** TASK REQUIREMENTS **
Only the lines below, from the one with "paycheck, Walmart offers" through the one with "GENUINE AXLETEK Bearing Kit 2K BTR Kit", are to be written out, exactly.

=== TASK DATA ===

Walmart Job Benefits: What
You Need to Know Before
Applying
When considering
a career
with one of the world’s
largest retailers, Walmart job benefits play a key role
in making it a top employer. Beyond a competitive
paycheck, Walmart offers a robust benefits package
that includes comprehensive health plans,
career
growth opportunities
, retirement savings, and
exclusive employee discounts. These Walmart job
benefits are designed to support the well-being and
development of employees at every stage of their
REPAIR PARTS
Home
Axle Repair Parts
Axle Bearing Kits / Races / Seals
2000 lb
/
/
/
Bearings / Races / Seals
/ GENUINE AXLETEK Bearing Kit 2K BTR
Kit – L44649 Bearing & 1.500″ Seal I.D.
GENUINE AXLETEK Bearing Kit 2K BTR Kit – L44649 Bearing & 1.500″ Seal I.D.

===
=== TASK DATA ===

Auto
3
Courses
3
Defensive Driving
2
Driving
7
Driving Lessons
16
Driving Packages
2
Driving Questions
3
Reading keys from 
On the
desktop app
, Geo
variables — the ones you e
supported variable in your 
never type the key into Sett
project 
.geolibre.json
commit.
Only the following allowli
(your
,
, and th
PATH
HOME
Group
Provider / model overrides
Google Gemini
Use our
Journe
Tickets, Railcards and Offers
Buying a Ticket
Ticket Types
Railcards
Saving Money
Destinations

===
=== TASK DATA ===

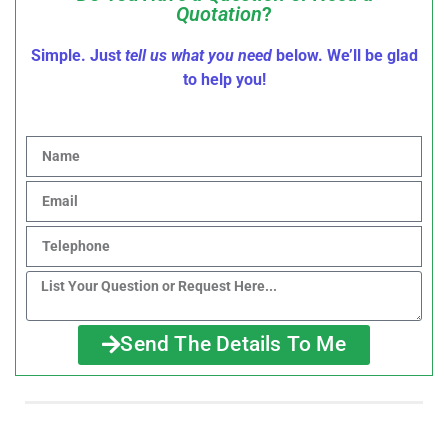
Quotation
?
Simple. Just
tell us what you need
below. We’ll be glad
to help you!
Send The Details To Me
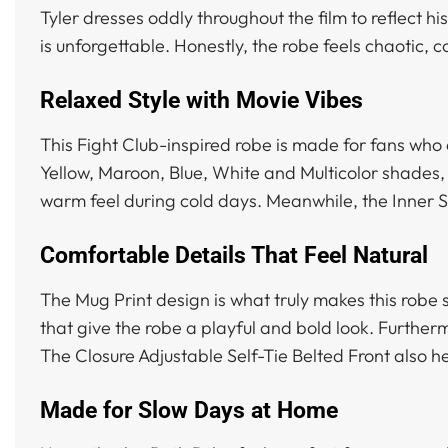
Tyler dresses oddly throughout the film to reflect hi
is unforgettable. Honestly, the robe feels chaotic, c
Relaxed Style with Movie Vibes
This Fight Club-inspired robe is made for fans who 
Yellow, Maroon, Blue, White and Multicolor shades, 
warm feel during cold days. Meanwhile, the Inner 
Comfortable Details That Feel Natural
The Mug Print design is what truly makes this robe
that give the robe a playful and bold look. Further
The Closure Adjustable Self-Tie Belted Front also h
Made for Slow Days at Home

===

** ANSWER AREA **
paycheck, Walmart offers a robust benefits package
that includes comprehensive health plans,
career
growth opportunities
, retirement savings, and
exclusive employee discounts. These Walmart job
benefits are designed to support the well-being and
development of employees at every stage of their
REPAIR PARTS
Home
Axle Repair Parts
Axle Bearing Kits / Races / Seals
2000 lb
/
/
/
Bearings / Races / Seals
/ GENUINE AXLETEK Bearing Kit 2K BTR
Kit – L44649 Bearing & 1.500″ Seal I.D.
GENUINE AXLETEK Bearing Kit 2K BTR Kit – L44649 Bearing & 1.500″ Seal I.D.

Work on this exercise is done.